Great Stuff! You should write a book!

it was really useful dude!!!

thnx a lot!!!

@Kalid

You sure are doing a great work here making things that look really hard/challenging/tasking quite easy.

Thanks

Suppose you have 13 football matches and each game has 3 chances win, lose & Draw. How can you get a chances of all possible outcomes?

Dear Kalid,

I’ll say you are really a blessing to me. I so much value the way you make difficult things turn so easy. I am really so so happy for stumbling upon your site today after so much search for better explanations on different topics I find so confusing.

I’m one of the many that loves maths a lot but also finds it so frustrating most of the times, especially when the exercises are so twisted than what was used in explaining the topic.

I have two sets of exams to write on maths in the next 2 weeks and have been facing so much difficulties in some topics.

I believe I have reached a point where I can grab a sit and learn comfortable and as much as I can before my test.

Thanks a million bro!!!

@O. Opara: Really glad it helped!

Well written!

I am a teacher and I like the way you explained it so I put a link to this site on my students assignments to read as an introduction to the idea before we go into the more complicated problems in class.

Nyz 1

well explained!!

Thanks dude this helped me a lot!

I’m having a stupid moment.
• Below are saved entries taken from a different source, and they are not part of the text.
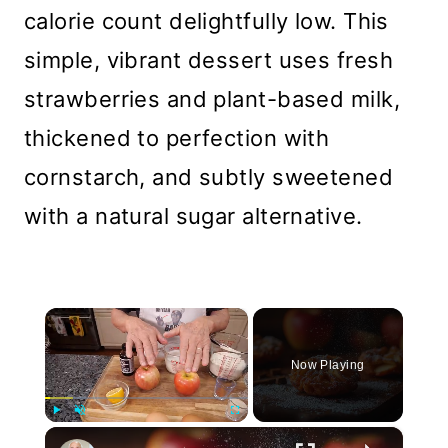
calorie count delightfully low. This
simple, vibrant dessert uses fresh
strawberries and plant-based milk,
thickened to perfection with
cornstarch, and subtly sweetened
with a natural sugar alternative.
×
Now Playing
×
Play
Unmute
Fullscreen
I have a problem: how many combinations exist when one needs to select a team of 22 players from a squad of 40 players?

IS this 40!/22!(18!) = 113,380,261,800?

It seems a rediculaously large number! Please help me!

So what!! These are the number of ways .

No problem, glad it helped!

Worst planning

Brock, bad comment

if a train has 18 cars , and 3types of cargo must be transported, how many ways can the 3 types be transported if one type of cargo can at most occupy only ten cars per train?